Supplied entries:
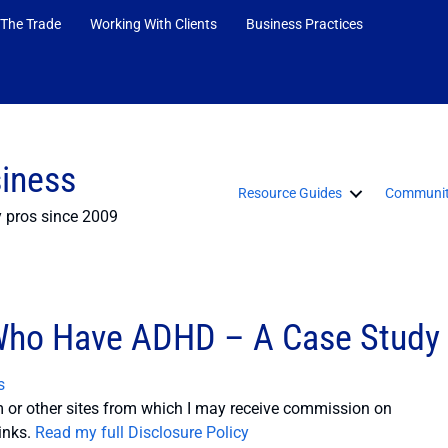
 The Trade
Working With Clients
Business Practices
siness
Resource Guides
Communit
y pros since 2009
 Who Have ADHD – A Case Study
s
or other sites from which I may receive commission on
inks.
Read my full Disclosure Policy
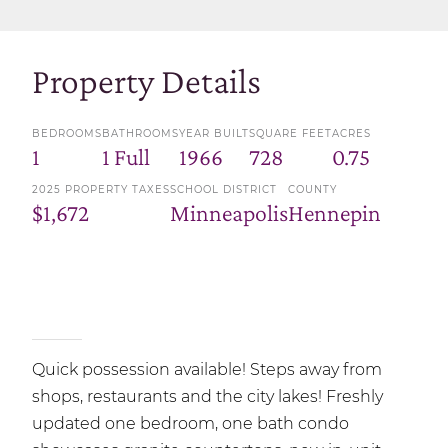
Property Details
BEDROOMS
BATHROOMS
YEAR BUILT
SQUARE FEET
ACRES
1
1 Full
1966
728
0.75
2025 PROPERTY TAXES
SCHOOL DISTRICT
COUNTY
$1,672
Minneapolis
Hennepin
Quick possession available! Steps away from
shops, restaurants and the city lakes! Freshly
updated one bedroom, one bath condo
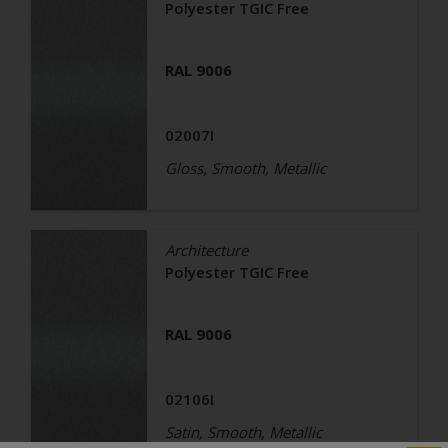
Polyester TGIC Free
RAL 9006
02007I
Gloss, Smooth, Metallic
Architecture
Polyester TGIC Free
RAL 9006
02106I
Satin, Smooth, Metallic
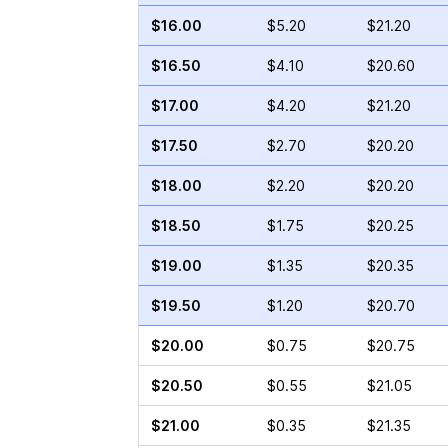
$16.00
$5.20
$21.20
$16.50
$4.10
$20.60
$17.00
$4.20
$21.20
$17.50
$2.70
$20.20
$18.00
$2.20
$20.20
$18.50
$1.75
$20.25
$19.00
$1.35
$20.35
$19.50
$1.20
$20.70
$20.00
$0.75
$20.75
$20.50
$0.55
$21.05
$21.00
$0.35
$21.35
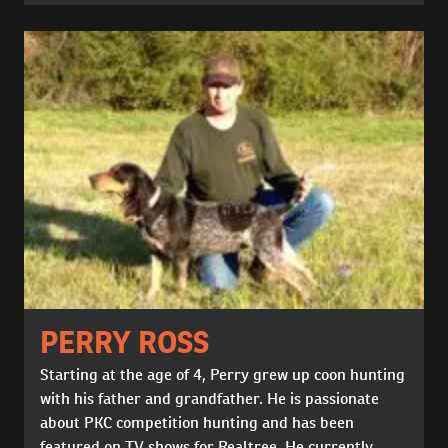
PERRY ROSS
Starting at the age of 4, Perry grew up coon hunting
with his father and grandfather. He is passionate
about PKC competition hunting and has been
featured on TV shows for Realtree. He currently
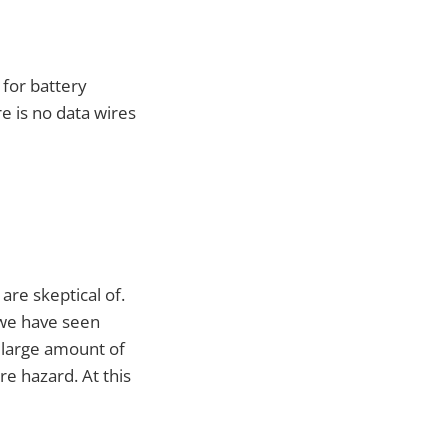
 for battery
re is no data wires
are skeptical of.
 we have seen
a large amount of
re hazard. At this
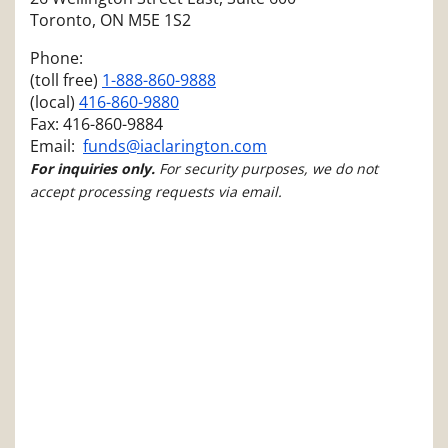
Toronto, ON M5E 1S2
Phone:
(toll free)
1-888-860-9888
(local)
416-860-9880
Fax: 416-860-9884
Email:
funds@iaclarington.com
For inquiries only.
For security purposes, we do not
accept processing requests via email.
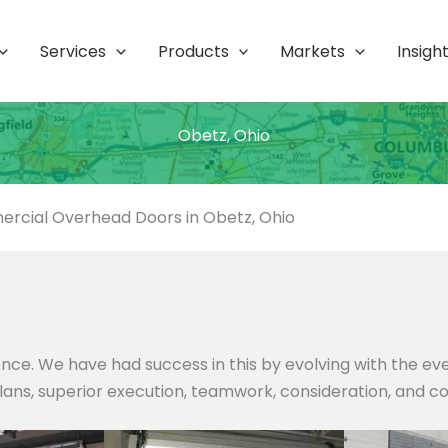
Services
Products
Markets
Insigh
Obetz, Ohio
rcial Overhead Doors in Obetz, Ohio
nce. We have had success in this by evolving with the e
 plans, superior execution, teamwork, consideration, and c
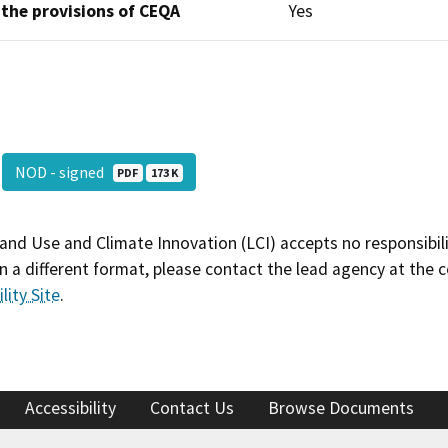
 the provisions of CEQA
Yes
NOD - signed
PDF
173 K
and Use and Climate Innovation (LCI) accepts no responsibilit
 a different format, please contact the lead agency at the 
lity Site
.
Accessibility
Contact Us
Browse Documents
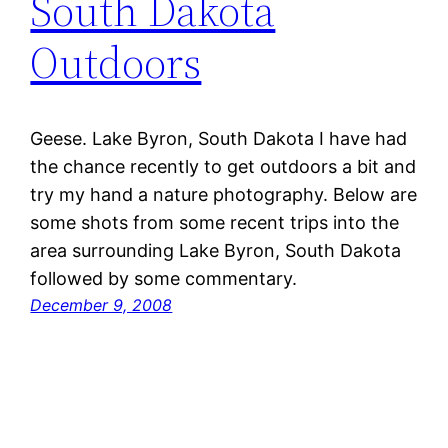
South Dakota
Outdoors
Geese. Lake Byron, South Dakota I have had
the chance recently to get outdoors a bit and
try my hand a nature photography. Below are
some shots from some recent trips into the
area surrounding Lake Byron, South Dakota
followed by some commentary.
December 9, 2008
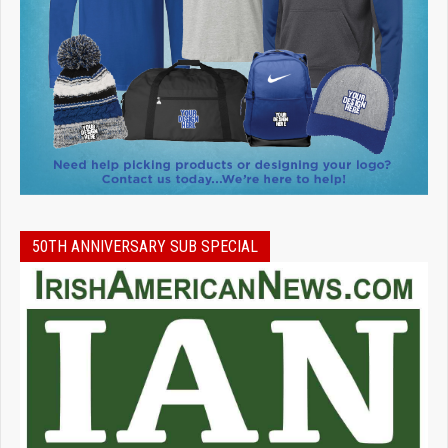
50TH ANNIVERSARY SUB SPECIAL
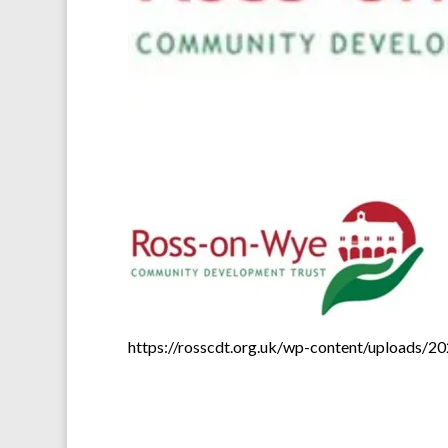
https://rosscdt.org.uk/wp-content/uploads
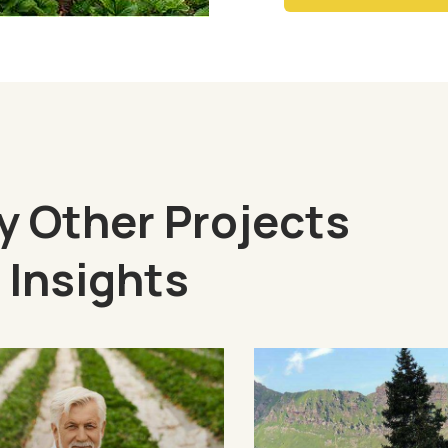
 Other Projects
 Insights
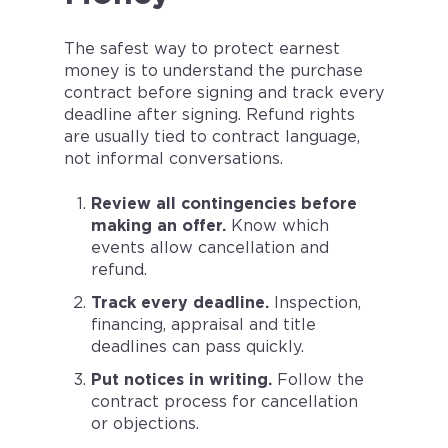
The safest way to protect earnest
money is to understand the purchase
contract before signing and track every
deadline after signing. Refund rights
are usually tied to contract language,
not informal conversations.
Review all contingencies before
making an offer.
Know which
events allow cancellation and
refund.
Track every deadline.
Inspection,
financing, appraisal and title
deadlines can pass quickly.
Put notices in writing.
Follow the
contract process for cancellation
or objections.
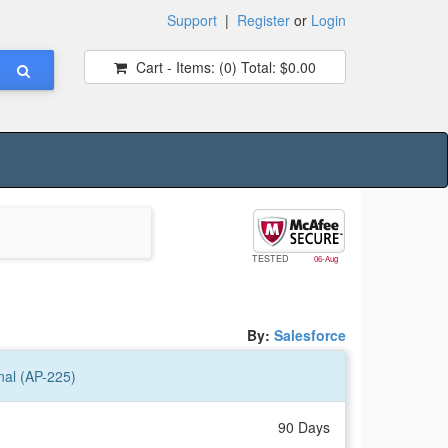
Support
|
Register
or
Login
Cart - Items:
(0)
Total:
$0.00
TESTED
06-Aug
By:
Salesforce
nal (AP-225)
90 Days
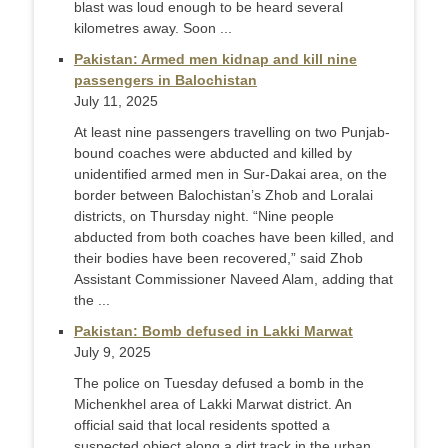
blast was loud enough to be heard several
kilometres away. Soon ...
Pakistan: Armed men kidnap and kill nine
passengers in Balochistan
July 11, 2025
At least nine passengers travelling on two Punjab-
bound coaches were abducted and killed by
unidentified armed men in Sur-Dakai area, on the
border between Balochistan’s Zhob and Loralai
districts, on Thursday night. “Nine people
abducted from both coaches have been killed, and
their bodies have been recovered,” said Zhob
Assistant Comm­issioner Naveed Alam, adding that
the ...
Pakistan: Bomb defused in Lakki Marwat
July 9, 2025
The police on Tuesday defused a bomb in the
Michenkhel area of Lakki Marwat district. An
official said that local residents spotted a
suspected object along a dirt track in the urban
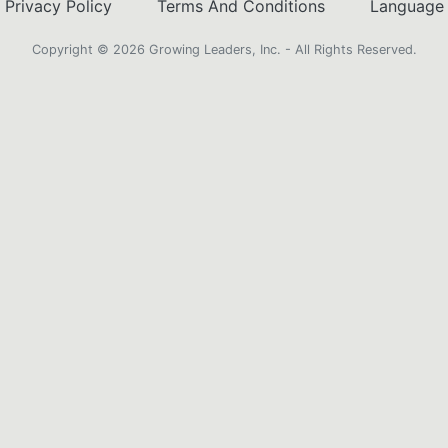
Privacy Policy
Terms And Conditions
Language
Copyright ©️ 2026 Growing Leaders, Inc. - All Rights Reserved.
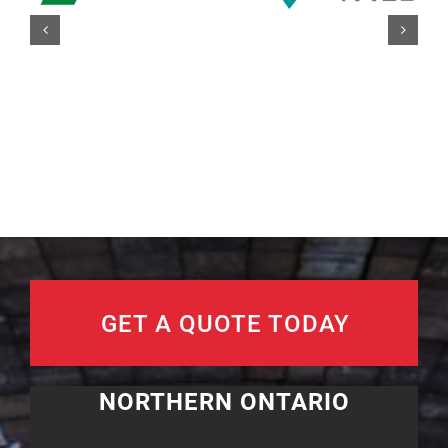
GET A QUOTE TODAY
NORTHERN ONTARIO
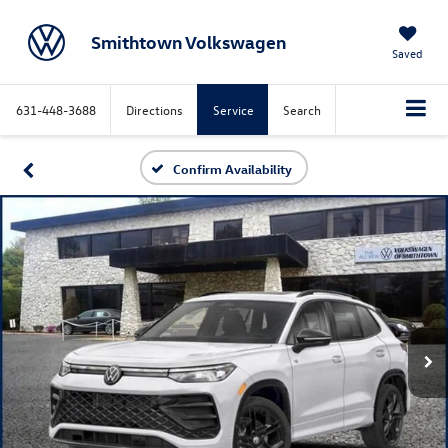
Smithtown Volkswagen
Saved
631-448-3688
Directions
Service
Search
Confirm Availability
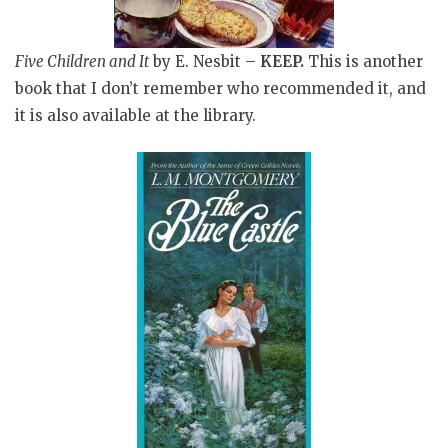
Five Children and It
by E. Nesbit –
KEEP.
This is another
book that I don’t remember who recommended it, and
it is also available at the library.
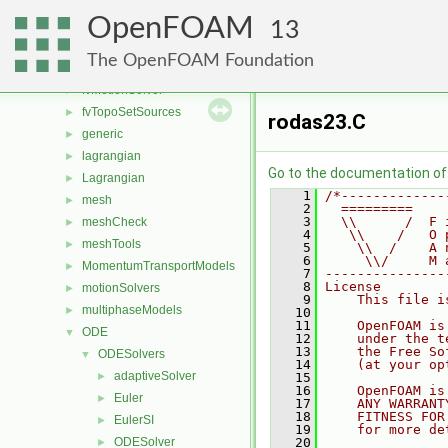
fvMeshMovers
►
OpenFOAM
fvMeshStitchers
►
13
fvMeshTopoChangers
►
The OpenFOAM Foundation
fvModels
►
fvMotionSolver
►
fvTopoSetSources
►
rodas23.C
generic
►
lagrangian
►
Go to the documentation of t
Lagrangian
►
    1
/*-------------
mesh
►
    2
  =========    
    3
  \\      /  F 
meshCheck
►
    4
   \\    /   O 
meshTools
►
    5
    \\  /    A 
    6
     \\/     M 
MomentumTransportModels
►
    7
---------------
    8
License
motionSolvers
►
    9
    This file i
multiphaseModels
►
   10
   11
    OpenFOAM is
ODE
▼
   12
    under the t
   13
    the Free So
ODESolvers
▼
   14
    (at your op
adaptiveSolver
►
   15
   16
    OpenFOAM is
Euler
►
   17
    ANY WARRANT
   18
    FITNESS FOR
EulerSI
►
   19
    for more de
ODESolver
   20
►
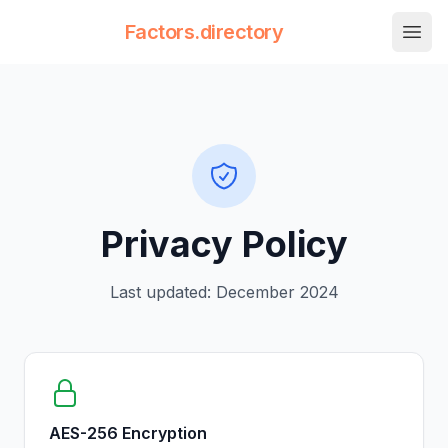
Factors.directory
nav.
Factors Directory
Quantitative Trading Factors
Privacy Policy
Last updated:
December 2024
AES-256 Encryption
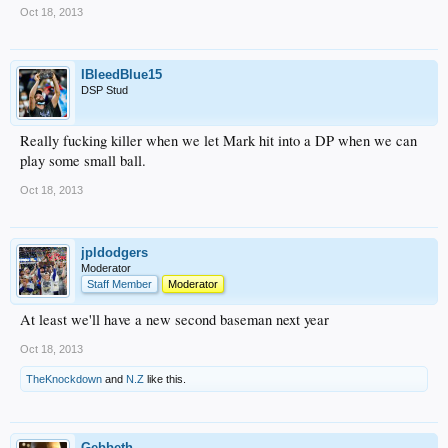
Oct 18, 2013
IBleedBlue15
DSP Stud
Really fucking killer when we let Mark hit into a DP when we can
play some small ball.
Oct 18, 2013
jpldodgers
Moderator
Staff Member
Moderator
At least we'll have a new second baseman next year
Oct 18, 2013
TheKnockdown
and
N.Z
like this.
Gebbeth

Exercise objective:
Pictures do not belong in the copy. Please reproduce the entries above exactly otherwise.

Written reply:
 The Trade
Working With Clients
Business Practices
siness
Resource Guides
Communit
y pros since 2009
 Who Have ADHD – A Case Study
s
or other sites from which I may receive commission on
inks.
Read my full Disclosure Policy
Property Details
BEDROOMS
BATHROOMS
YEAR BUILT
SQUARE FEET
ACRES
1
1 Full
1966
728
0.75
2025 PROPERTY TAXES
SCHOOL DISTRICT
COUNTY
$1,672
Minneapolis
Hennepin
Quick possession available! Steps away from
shops, restaurants and the city lakes! Freshly
updated one bedroom, one bath condo
Polyester TGIC Free
RAL 9006
02007I
Gloss, Smooth, Metallic
Architecture
Polyester TGIC Free
RAL 9006
02106I
Satin, Smooth, Metallic
$16.00
$5.20
$21.20
$16.50
$4.10
$20.60
$17.00
$4.20
$21.20
$17.50
$2.70
$20.20
$18.00
$2.20
$20.20
$18.50
$1.75
$20.25
$19.00
$1.35
$20.35
$19.50
$1.20
$20.70
$20.00
$0.75
$20.75
$20.50
$0.55
$21.05
$21.00
$0.35
$21.35
PERRY ROSS
Starting at the age of 4, Perry grew up coon hunting
with his father and grandfather. He is passionate
about PKC competition hunting and has been
featured on TV shows for Realtree. He currently
 for battery
re is no data wires
are skeptical of.
 we have seen
a large amount of
re hazard. At this
Toronto, ON M5E 1S2
Phone:
(toll free)
1-888-860-9888
(local)
416-860-9880
Fax: 416-860-9884
Email:
funds@iaclarington.com
For inquiries only.
For security purposes, we do not
accept processing requests via email.
Services
Products
Markets
Insigh
Obetz, Ohio
rcial Overhead Doors in Obetz, Ohio
nce. We have had success in this by evolving with the e
 plans, superior execution, teamwork, consideration, and c
 the provisions of CEQA
Yes
NOD - signed
PDF
173 K
and Use and Climate Innovation (LCI) accepts no responsibilit
 a different format, please contact the lead agency at the 
lity Site
.
Accessibility
Contact Us
Browse Documents
South Dakota
Outdoors
Geese. Lake Byron, South Dakota I have had
the chance recently to get outdoors a bit and
try my hand a nature photography. Below are
some shots from some recent trips into the
area surrounding Lake Byron, South Dakota
followed by some commentary.
December 9, 2008
50TH ANNIVERSARY SUB SPECIAL
https://rosscdt.org.uk/wp-content/uploads
 Other Projects
 Insights
The safest way to protect earnest
money is to understand the purchase
contract before signing and track every
deadline after signing. Refund rights
are usually tied to contract language,
not informal conversations.
Review all contingencies before
making an offer.
Know which
events allow cancellation and
refund.
Track every deadline.
Inspection,
financing, appraisal and title
deadlines can pass quickly.
Put notices in writing.
Follow the
contract process for cancellation
or objections.
Support
|
Register
or
Login
Cart - Items:
(0)
Total:
$0.00
TESTED
06-Aug
By:
Salesforce
nal (AP-225)
90 Days
blast was loud enough to be heard several
kilometres away. Soon ...
Pakistan: Armed men kidnap and kill nine
passengers in Balochistan
July 11, 2025
At least nine passengers travelling on two Punjab-
bound coaches were abducted and killed by
unidentified armed men in Sur-Dakai area, on the
border between Balochistan’s Zhob and Loralai
districts, on Thursday night. “Nine people
abducted from both coaches have been killed, and
their bodies have been recovered,” said Zhob
Assistant Comm­issioner Naveed Alam, adding that
the ...
Pakistan: Bomb defused in Lakki Marwat
July 9, 2025
The police on Tuesday defused a bomb in the
Michenkhel area of Lakki Marwat district. An
official said that local residents spotted a
suspected object along a dirt track in the urban
Privacy Policy
Terms And Conditions
Language
Copyright ©️ 2026 Growing Leaders, Inc. - All Rights Reserved.
GET A QUOTE TODAY
NORTHERN ONTARIO
Smithtown Volkswagen
Saved
631-448-3688
Directions
Service
Search
Confirm Availability
Five Children and It
by E. Nesbit –
KEEP.
This is another
book that I don’t remember who recommended it, and
it is also available at the library.
fvMeshMovers
►
OpenFOAM
fvMeshStitchers
►
13
fvMeshTopoChangers
►
The OpenFOAM Foundation
fvModels
►
fvMotionSolver
►
fvTopoSetSources
►
rodas23.C
generic
►
lagrangian
►
Go to the documentation of t
Lagrangian
►
    1
/*-------------
mesh
►
    2
  =========    
    3
  \\      /  F 
meshCheck
►
    4
   \\    /   O 
meshTools
►
    5
    \\  /    A 
    6
     \\/     M 
MomentumTransportModels
►
    7
---------------
    8
License
motionSolvers
►
    9
    This file i
multiphaseModels
►
   10
   11
    OpenFOAM is
ODE
▼
   12
    under the t
   13
    the Free So
ODESolvers
▼
   14
    (at your op
adaptiveSolver
►
   15
   16
    OpenFOAM is
Euler
►
   17
    ANY WARRANT
   18
    FITNESS FOR
EulerSI
►
   19
    for more de
ODESolver
   20
►
Factors.directory
nav.
Factors Directory
Quantitative Trading Factors
Privacy Policy
Last updated:
December 2024
AES-256 Encryption
Oct 18, 2013
IBleedBlue15
DSP Stud
Really fucking killer when we let Mark hit into a DP when we can
play some small ball.
Oct 18, 2013
jpldodgers
Moderator
Staff Member
Moderator
At least we'll have a new second baseman next year
Oct 18, 2013
TheKnockdown
and
N.Z
like this.
Gebbeth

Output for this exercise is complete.